Pygenomics: Python package for processing genomic intervals and bioinformatic data formats

by Gaik Tamazian | Nikolay Cherkasov | Alexander Kanapin | Anastasia Samsonova | Saint Petersburg
State University | Saint Petersburg State University | Saint Petersburg State University | Saint
Petersburg State University

Motivation: Computational analysis of genome sequencing data and its derivatives such as
assembled genome sequences, annotated genes, repeats, and genomic variants plays an
important role in modern bioinformatic studies. Such studies are usually implemented in the
form of computational pipelines which combine invoking bioinformatic programs (e.g.,
genome assemblers or gene prediction programs) with extra routines that convert input or
output files of the programs between various bioinformatic data formats and query the
produced files. Many bioinformatic data formats are based on genomic intervals, and thus
querying files in such formats requires operating with the intervals.

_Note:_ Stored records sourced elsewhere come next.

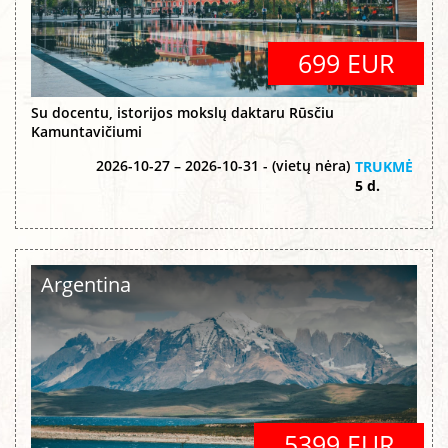
699 EUR
Su docentu, istorijos mokslų daktaru Rūsčiu
Kamuntavičiumi
2026-10-27 – 2026-10-31 - (vietų nėra)
TRUKMĖ
5 d.
Argentina
5399 EUR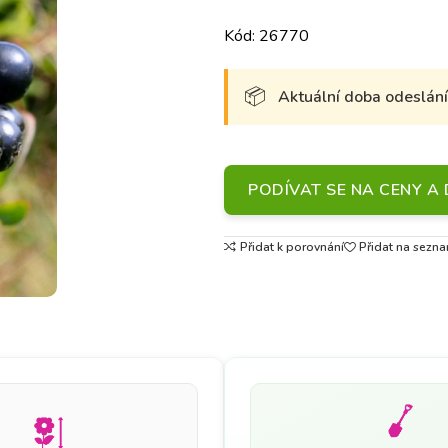
Kód: 26770
Aktuální doba odeslání 
PODÍVAT SE NA CENY 
Přidat k porovnání
Přidat na sezna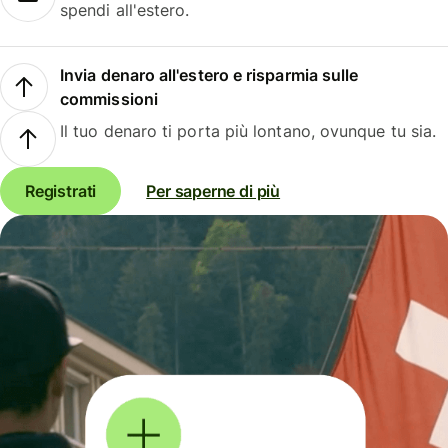
spendi all'estero.
Invia denaro all'estero e risparmia sulle
commissioni
Il tuo denaro ti porta più lontano, ovunque tu sia.
Registrati
Per saperne di più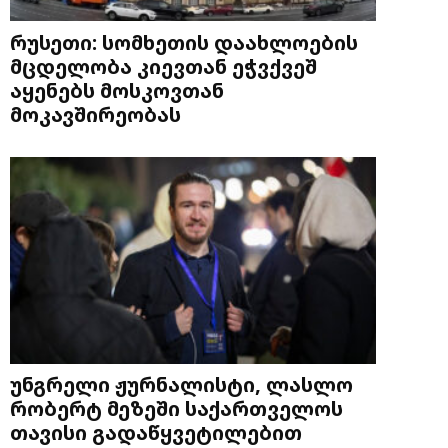
რუსეთი: სომხეთის დაახლოების
მცდელობა კიევთან ეჭვქვეშ
აყენებს მოსკოვთან
მოკავშირეობას
უნგრელი ჟურნალისტი, ლასლო
რობერტ მეზეში საქართველოს
თავისი გადაწყვეტილებით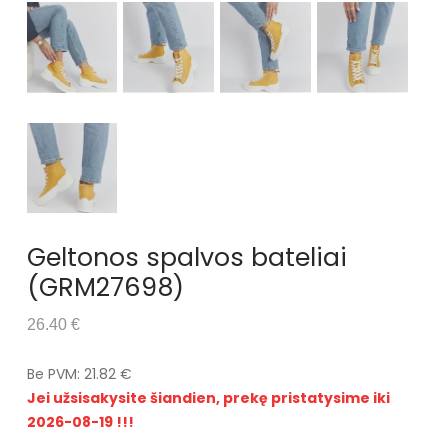
Geltonos spalvos bateliai
(GRM27698)
26.40 €
Be PVM: 21.82 €
Jei užsisakysite šiandien, prekę pristatysime iki
2026-08-19 !!!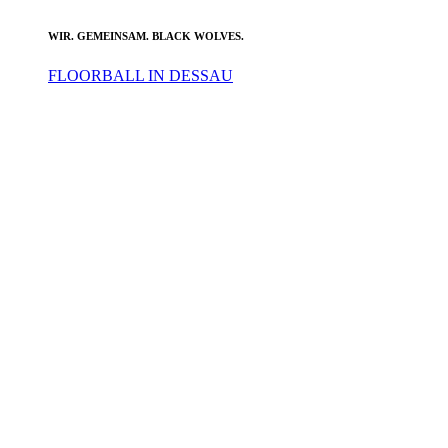
WIR. GEMEINSAM. BLACK WOLVES.
FLOORBALL IN DESSAU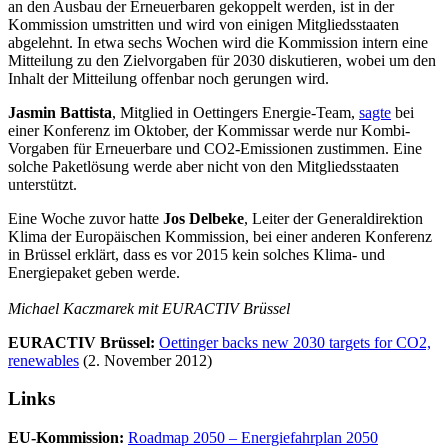
an den Ausbau der Erneuerbaren gekoppelt werden, ist in der
Kommission umstritten und wird von einigen Mitgliedsstaaten
abgelehnt. In etwa sechs Wochen wird die Kommission intern eine
Mitteilung zu den Zielvorgaben für 2030 diskutieren, wobei um den
Inhalt der Mitteilung offenbar noch gerungen wird.
Jasmin Battista
, Mitglied in Oettingers Energie-Team,
sagte
bei
einer Konferenz im Oktober, der Kommissar werde nur Kombi-
Vorgaben für Erneuerbare und CO2-Emissionen zustimmen. Eine
solche Paketlösung werde aber nicht von den Mitgliedsstaaten
unterstützt.
Eine Woche zuvor hatte
Jos Delbeke
, Leiter der Generaldirektion
Klima der Europäischen Kommission, bei einer anderen Konferenz
in Brüssel erklärt, dass es vor 2015 kein solches Klima- und
Energiepaket geben werde.
Michael Kaczmarek mit EURACTIV Brüssel
EURACTIV Brüssel:
Oettinger backs new 2030 targets for CO2,
renewables
(2. November 2012)
Links
EU-Kommission:
Roadmap 2050 – Energiefahrplan 2050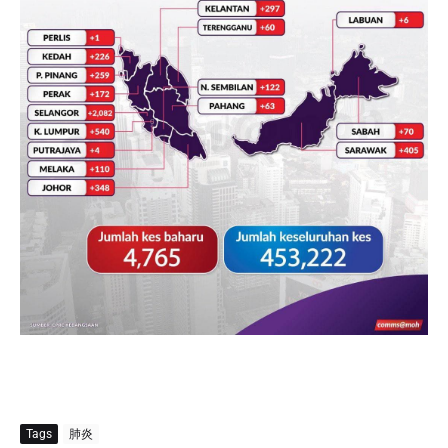
Tags
肺炎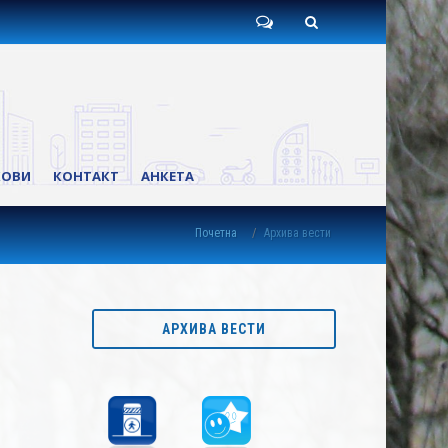
Пишите
Претрага
нам
КОВИ
КОНТАКТ
АНКЕТА
Почетна
Архива вести
АРХИВА ВЕСТИ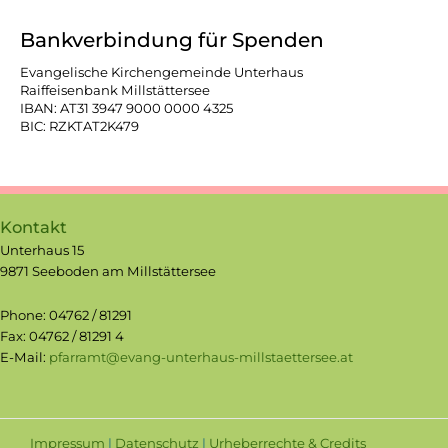
Bankverbindung für Spenden
Evangelische Kirchengemeinde Unterhaus
Raiffeisenbank Millstättersee
IBAN: AT31 3947 9000 0000 4325
BIC: RZKTAT2K479
Kontakt
Unterhaus 15
9871 Seeboden am Millstättersee
Phone: 04762 / 81291
Fax: 04762 / 81291 4
E-Mail:
pfarramt@evang-unterhaus-millstaettersee.at
Impressum
|
Datenschutz
|
Urheberrechte & Credits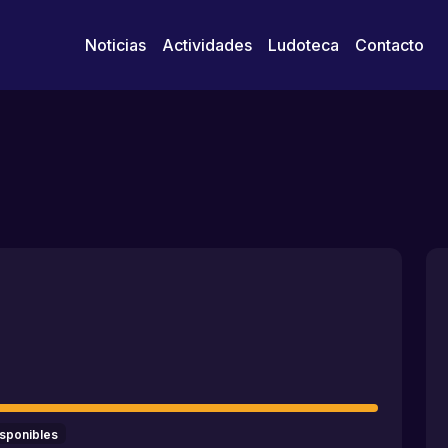
Noticias
Actividades
Ludoteca
Contacto
isponibles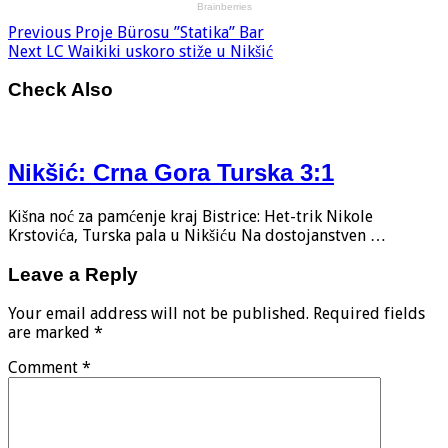
Previous
Proje Bürosu ”Statika” Bar
Next
LC Waikiki uskoro stiže u Nikšić
Check Also
Nikšić: Crna Gora Turska 3:1
Kišna noć za pamćenje kraj Bistrice: Het-trik Nikole
Krstovića, Turska pala u Nikšiću Na dostojanstven …
Leave a Reply
Your email address will not be published.
Required fields
are marked
*
Comment
*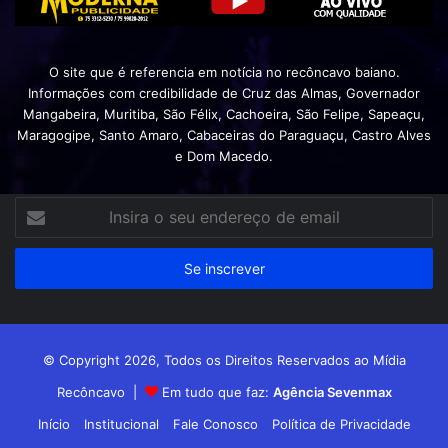
O site que é referencia em notícia no recôncavo baiano.
Informações com credibilidade de Cruz das Almas, Governador
Mangabeira, Muritiba, São Félix, Cachoeira, São Felipe, Sapeaçu,
Maragogipe, Santo Amaro, Cabaceiras do Paraguaçu, Castro Alves
e Dom Macedo.
Insira
o
seu
endereço
de
email
© Copyright 2026, Todos os Direitos Reservados ao Mídia
Recôncavo |
Em tudo que faz:
Agência Sevenmax
Início
Institucional
Fale Conosco
Política de Privacidade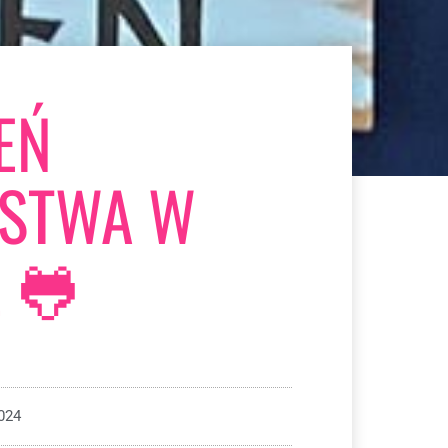
EŃ
ŃSTWA W
 🐸
024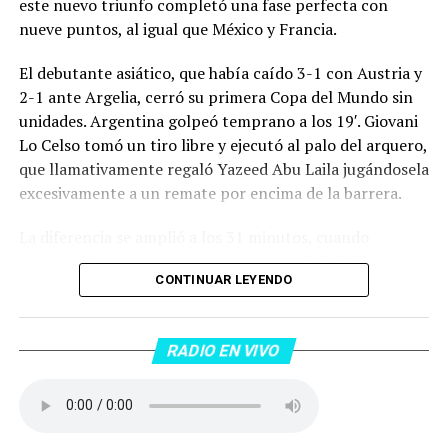
este nuevo triunfo completó una fase perfecta con
nueve puntos, al igual que México y Francia.
El debutante asiático, que había caído 3-1 con Austria y
2-1 ante Argelia, cerró su primera Copa del Mundo sin
unidades. Argentina golpeó temprano a los 19′. Giovani
Lo Celso tomó un tiro libre y ejecutó al palo del arquero,
que llamativamente regaló Yazeed Abu Laila jugándosela
excesivamente a un remate por encima de la barrera.
La diferencia se amplió a los 31 minutos, cuando
Lautaro Martínez convirtió de penal el 2-0. El Toro
CONTINUAR LEYENDO
anotó su primer gol en Copas del Mundo, tras no
convertir en el Mundial 2022, aprovechando una falta
dentro del área sobre Marcos Senesi, que intentó ir a
RADIO EN VIVO
una segunda pelota luego de un tiro en el travesaño del
delanatero del Inter, pero se terminó llevando una
patada en la cara del jugador jordano.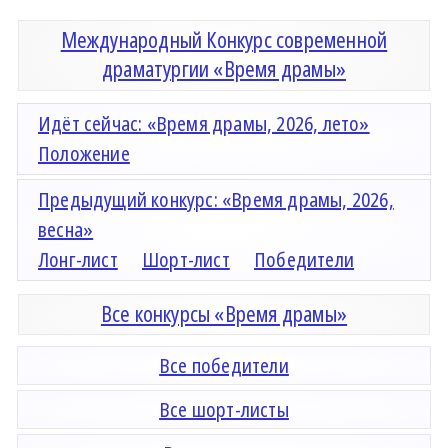
Международный Конкурс современной
драматургии «Время драмы»
Идёт сейчас: «Время драмы, 2026, лето»
Положение
Предыдущий конкурс: «Время драмы, 2026,
весна»
Лонг-лист
Шорт-лист
Победители
Все конкурсы «Время драмы»
Все победители
Все шорт-листы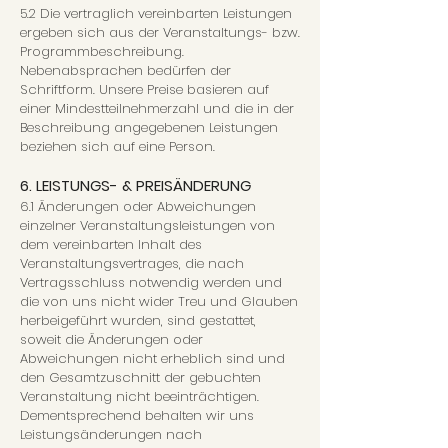
5.2 Die vertraglich vereinbarten Leistungen
ergeben sich aus der Veranstaltungs- bzw.
Programmbeschreibung.
Nebenabsprachen bedürfen der
Schriftform. Unsere Preise basieren auf
einer Mindestteilnehmerzahl und die in der
Beschreibung angegebenen Leistungen
beziehen sich auf eine Person.
6. LEISTUNGS- & PREISÄNDERUNG
6.1 Änderungen oder Abweichungen
einzelner Veranstaltungsleistungen von
dem vereinbarten Inhalt des
Veranstaltungsvertrages, die nach
Vertragsschluss notwendig werden und
die von uns nicht wider Treu und Glauben
herbeigeführt wurden, sind gestattet,
soweit die Änderungen oder
Abweichungen nicht erheblich sind und
den Gesamtzuschnitt der gebuchten
Veranstaltung nicht beeinträchtigen.
Dementsprechend behalten wir uns
Leistungsänderungen nach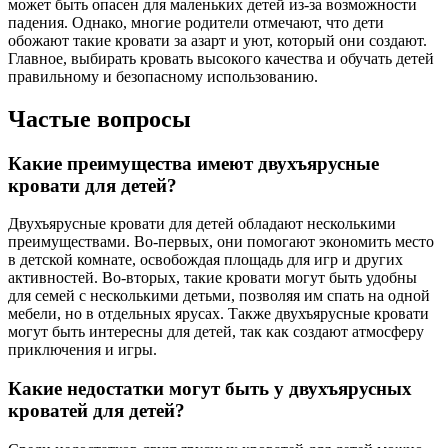
может быть опасен для маленьких детей из-за возможности
падения. Однако, многие родители отмечают, что дети
обожают такие кровати за азарт и уют, который они создают.
Главное, выбирать кровать высокого качества и обучать детей
правильному и безопасному использованию.
Частые вопросы
Какие преимущества имеют двухъярусные
кровати для детей?
Двухъярусные кровати для детей обладают несколькими
преимуществами. Во-первых, они помогают экономить место
в детской комнате, освобождая площадь для игр и других
активностей. Во-вторых, такие кровати могут быть удобны
для семей с несколькими детьми, позволяя им спать на одной
мебели, но в отдельных ярусах. Также двухъярусные кровати
могут быть интересны для детей, так как создают атмосферу
приключения и игры.
Какие недостатки могут быть у двухъярусных
кроватей для детей?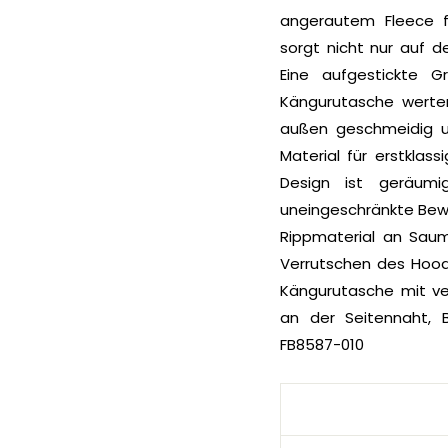
angerautem Fleece f
sorgt nicht nur auf d
Eine aufgestickte G
Kängurutasche werten
außen geschmeidig un
Material für erstklas
Design ist geräumi
uneingeschränkte Bewe
Rippmaterial an Sau
Verrutschen des Hoodi
Kängurutasche mit ver
an der Seitennaht, 
FB8587-010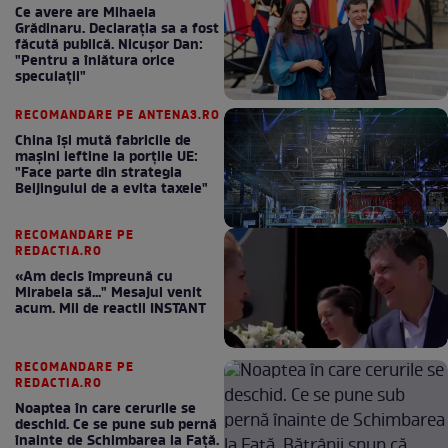
Ce avere are Mihaela
Grădinaru. Declarația sa a fost
făcută publică. Nicușor Dan:
"Pentru a înlătura orice
speculații"
RECOMANDARE PE ANTENA3.RO
China își mută fabricile de
mașini ieftine la porțile UE:
"Face parte din strategia
Beijingului de a evita taxele"
RECOMANDARE PE
REDACTIA.RO
«Am decis împreună cu
Mirabela să..." Mesajul venit
acum. Mii de reactii INSTANT
RECOMANDARE PE
REDACTIA.RO
Noaptea în care cerurile se
deschid. Ce se pune sub pernă
înainte de Schimbarea la Față.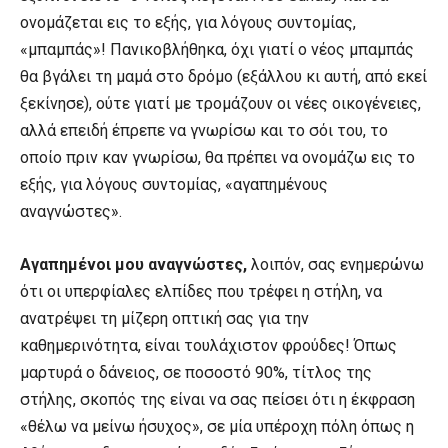
ονομάζεται εις το εξής, για λόγους συντομίας,
«μπαμπάς»! Πανικοβλήθηκα, όχι γιατί ο νέος μπαμπάς
θα βγάλει τη μαμά στο δρόμο (εξάλλου κι αυτή, από εκεί
ξεκίνησε), ούτε γιατί με τρομάζουν οι νέες οικογένειες,
αλλά επειδή έπρεπε να γνωρίσω και το σόι του, το
οποίο πριν καν γνωρίσω, θα πρέπει να ονομάζω εις το
εξής, για λόγους συντομίας, «αγαπημένους
αναγνώστες».
Αγαπημένοι μου αναγνώστες,
λοιπόν, σας ενημερώνω
ότι οι υπερφίαλες ελπίδες που τρέφει η στήλη, να
ανατρέψει τη μίζερη οπτική σας για την
καθημερινότητα, είναι τουλάχιστον φρούδες! Όπως
μαρτυρά ο δάνειος, σε ποσοστό 90%, τίτλος της
στήλης, σκοπός της είναι να σας πείσει ότι η έκφραση
«θέλω να μείνω ήσυχος», σε μία υπέροχη πόλη όπως η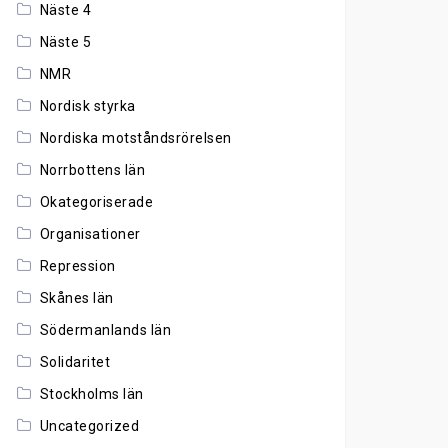
Näste 4
Näste 5
NMR
Nordisk styrka
Nordiska motståndsrörelsen
Norrbottens län
Okategoriserade
Organisationer
Repression
Skånes län
Södermanlands län
Solidaritet
Stockholms län
Uncategorized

Methods: We present pygenomics – an open-source Python package that provides routines
for reading and writing bioinformatic data in various formats and operating with genomic
intervals. Pygenomics is implemented in pure Python and does not require any other
libraries except for the Python standard library. The package is developed according to the
functional programming paradigm that ensures immutability of the package entities,
absence of side effects in the package functions except for ones related to input-output
(I/O), and extendable stream-based I/O.
Results: Pygenomics implements reading and writing from a number of bioinformatic data
formats, including BAM, BED, GFF3, and VCF. The package provides the application
programming interface (API) and the command-line interface (CLI) for calling its routines
from a source code or as stand-alone programs, respectively. Implementation of pygenomics
in pure Python allows to seamlessly incorporate the package routines into Snakemake
pipelines and to run them using CPython and PyPy interpreters. Absence of external
dependencies, implementation in pure Python, and the property-based testing framework
facilitate deployment of pygenomics to various computational platforms.